The DFII program began with work in four subject areas: Ecology, STEM Education, Geochemistry and Geoinformatics. Each area has unique needs and data to collect and process, but what they have in common is that they have something they need to catalog and inventory.
Malin’s geoinformatics thesis involves a case study of energy and resource management, and he was in Chile studying microorganisms that live in extreme environments.
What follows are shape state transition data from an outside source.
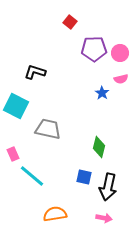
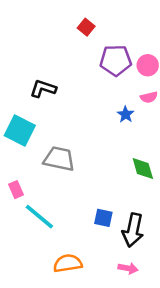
green diamond: (99, 147) -> (143, 169), moved, turned -30

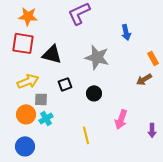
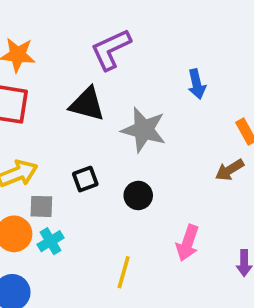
black triangle: (52, 54) -> (87, 104), moved
yellow line: (86, 135) -> (124, 272), turned 30

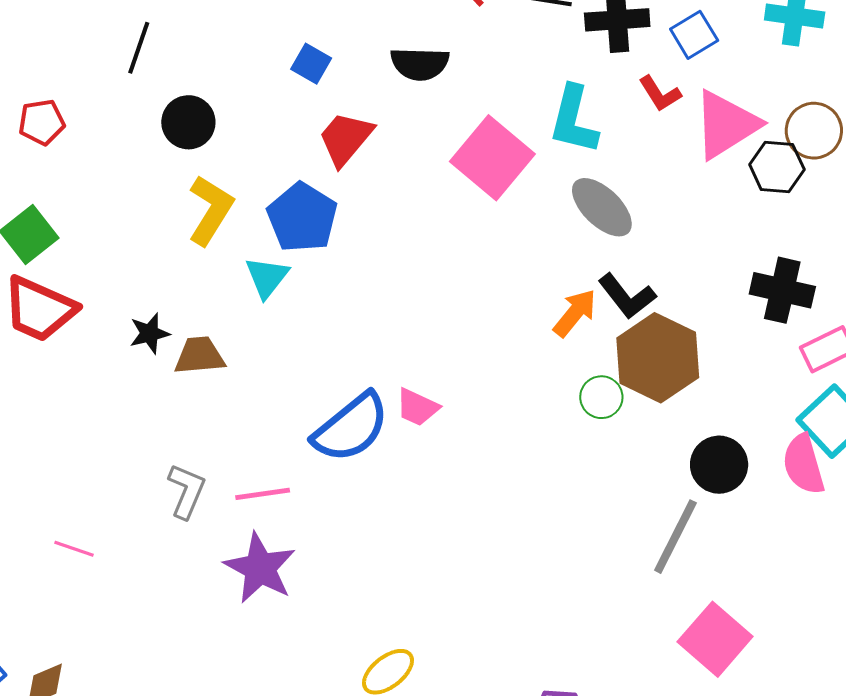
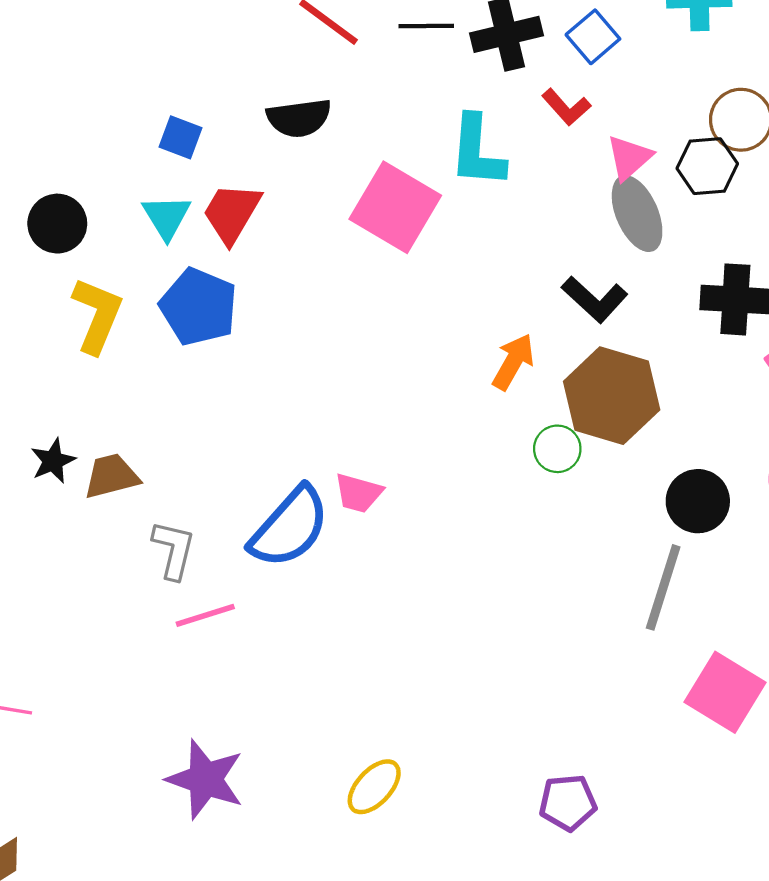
pink triangle: (726, 125) -> (629, 158), moved, size x0.6
gray ellipse: (602, 207) -> (637, 214), moved, turned 32
cyan triangle: (267, 277) -> (167, 217), moved
black L-shape: (627, 296) -> (595, 299), moved
gray L-shape: (187, 491) -> (174, 550), moved
purple star: (260, 568) -> (205, 779), moved

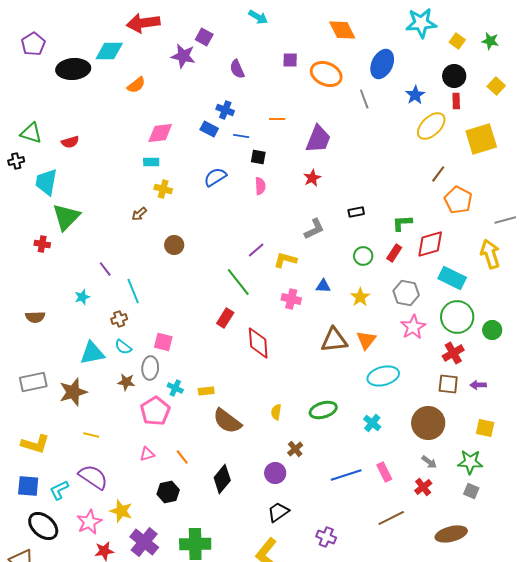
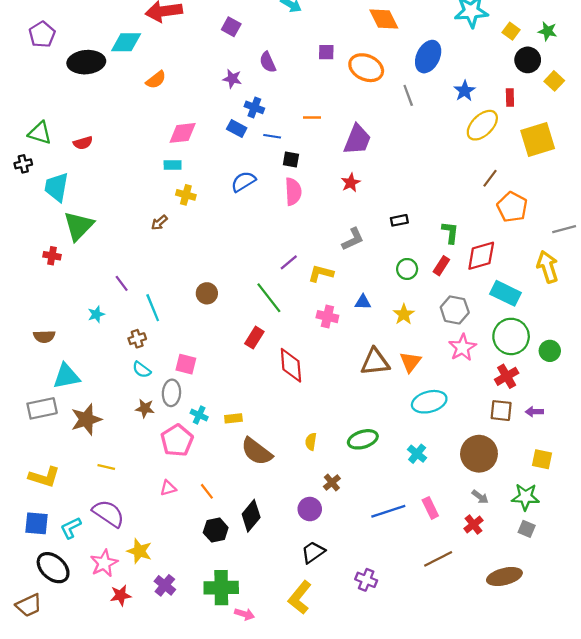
purple star: (183, 56) -> (232, 79), moved, size x0.7
black circle: (454, 76) -> (528, 60), moved
pink semicircle: (260, 186) -> (293, 192), size x1.4
green L-shape: (402, 223) -> (450, 232), turned 100
brown circle: (174, 245) -> (207, 293), moved
cyan triangle: (92, 353) -> (66, 376), moved
black hexagon: (168, 492) -> (216, 530), moved
purple cross: (144, 542) -> (165, 585), size x0.7

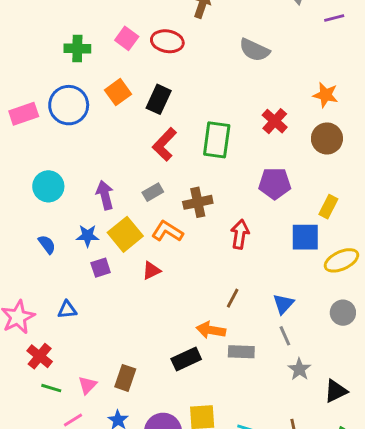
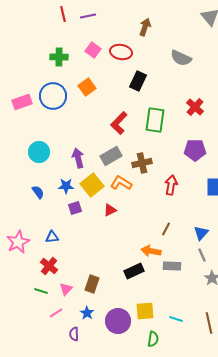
black rectangle: (159, 99) -> (138, 81), moved
gray rectangle: (153, 192) -> (111, 156), size x1.5
red cross: (40, 356) -> (49, 266), moved

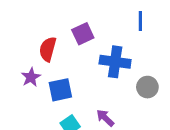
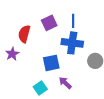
blue line: (140, 21) -> (73, 21), moved
blue square: (60, 90) -> (51, 63), moved

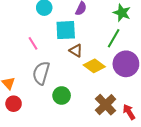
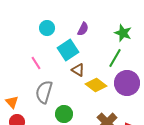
cyan square: (66, 30) -> (68, 50), turned -30

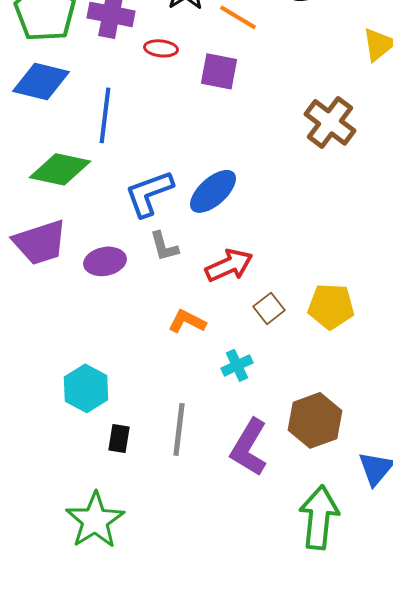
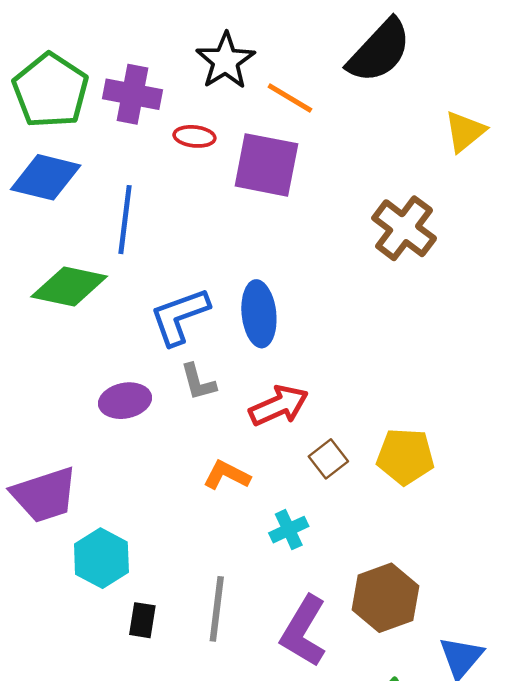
purple square: (219, 71) -> (266, 165), size x1.4
blue ellipse: (213, 191) -> (259, 314), turned -54
purple trapezoid: (40, 242) -> (44, 495), moved

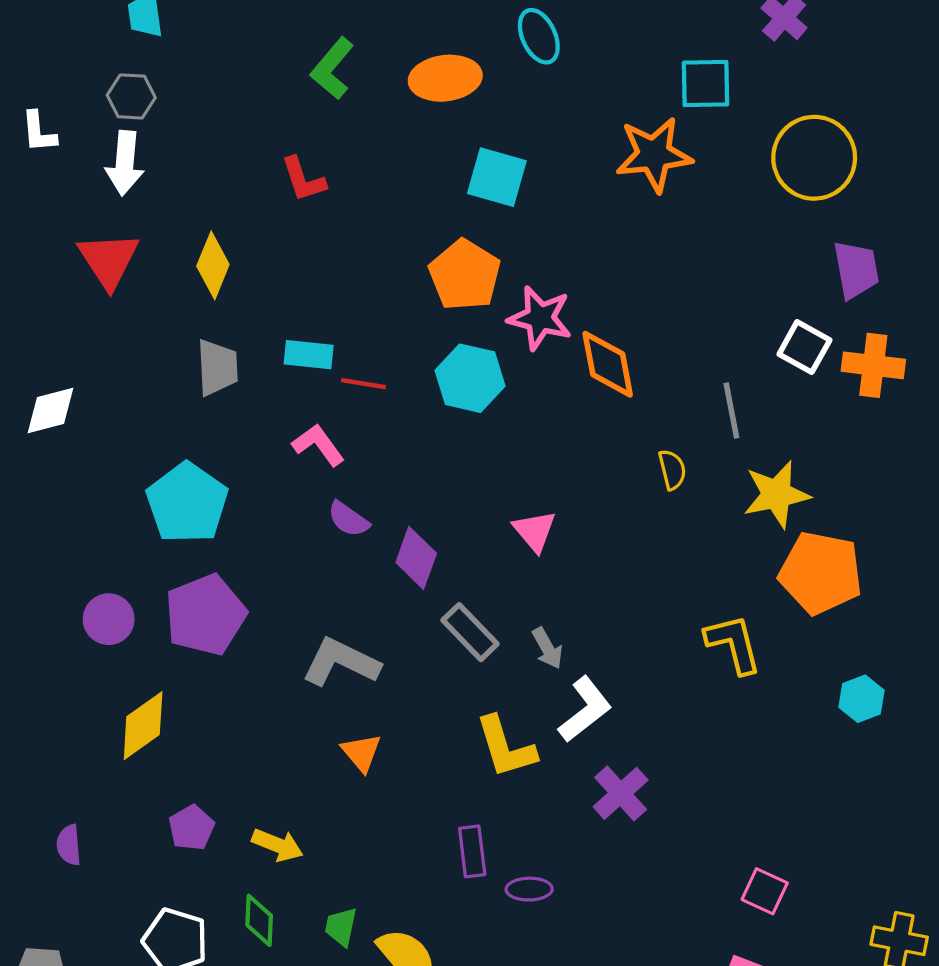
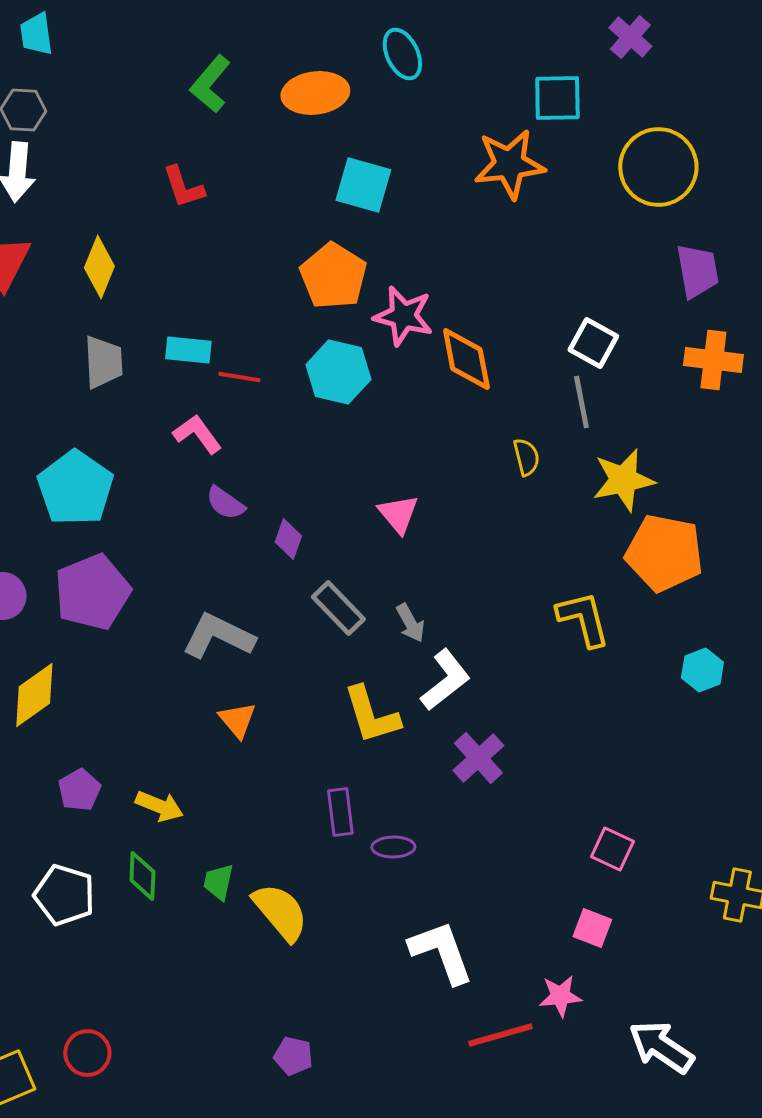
white square: (804, 347) -> (593, 343), moved
purple diamond: (416, 558) -> (288, 539), size x0.7

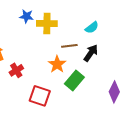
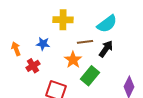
blue star: (26, 16) -> (43, 44), moved
cyan semicircle: (92, 28) -> (107, 24), size x1.5

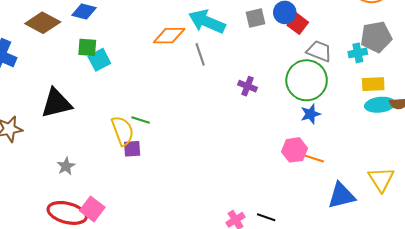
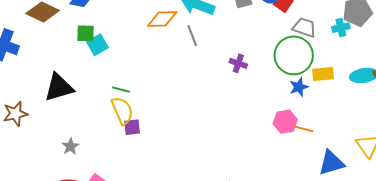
yellow rectangle: (373, 84) -> (323, 74), moved
green line: (141, 120) -> (121, 90), moved

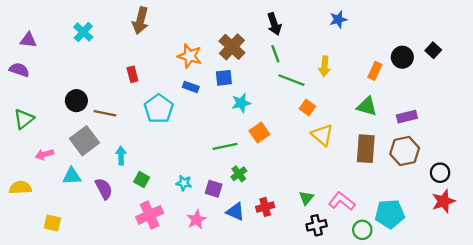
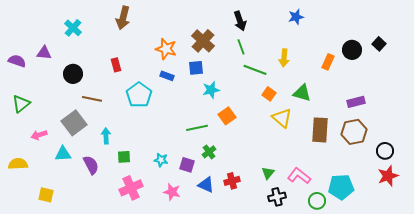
purple triangle: (28, 40) -> (44, 53), moved
black circle: (76, 101) -> (73, 74), moved
green triangle: (367, 106) -> (302, 93), moved
green square: (142, 180) -> (124, 157), turned -32
pink star: (196, 220) -> (172, 192), turned -30

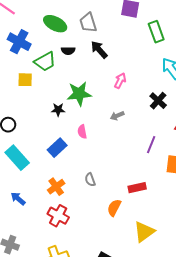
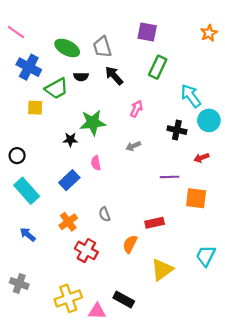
green rectangle: (156, 32) -> (158, 67), moved, turned 45
black cross: (158, 101) -> (177, 130), turned -30
purple line: (151, 145) -> (169, 177), turned 66
red cross: (58, 216) -> (86, 250), moved

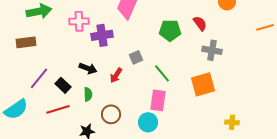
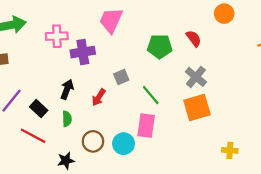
gray cross: (212, 50) -> (196, 77), moved, turned 30
black arrow: (88, 68) -> (67, 89), turned -90
red line: (58, 109) -> (33, 136), turned 45
cyan circle: (148, 122) -> (123, 144), moved

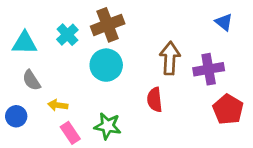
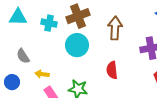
cyan cross: (67, 35) -> (49, 23), turned -35
cyan triangle: (25, 43) -> (18, 17), moved
brown arrow: (170, 58) -> (115, 28), moved

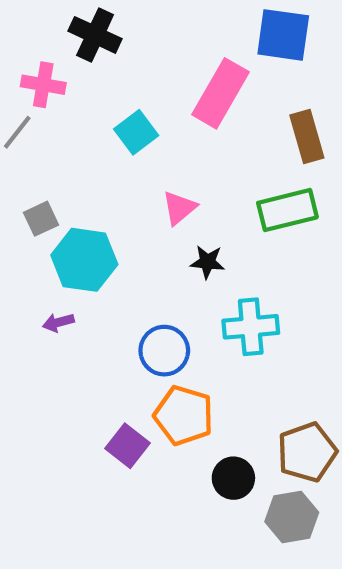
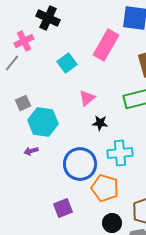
pink cross: (43, 85) -> (24, 41), turned -36
blue circle: (164, 351) -> (80, 164), size x1.4
orange pentagon: (184, 415) -> (105, 188), moved
purple square: (128, 446) -> (63, 208), turned 30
In this case, the bacteria live in geothermal springs in a desert at 14,000 feet (4200 meters) – thin air, thin atmosphere, dry desert, extreme temperatures – an analog for conditions under which early life may have existed on Earth, and a possible source for clues about other plants and how they survived.
And there he was, gathering data with his trusty Nautiz X5, when it lived up to its rugged billing.
“The performance of the Nautiz X5 has been good,” Malin summarizes. “The technology has worked just fine, and obviously the ruggedness is good. As far as the other groups, it’s worked well in the classroom; the screen and keyboard are really handy. It’s allowed our ecology group to barcode 3,000 samples, and our geochemists have barcoded samples and then tracked them individually and in groups through the analytical process. The Nautiz X5 has performed admirably.”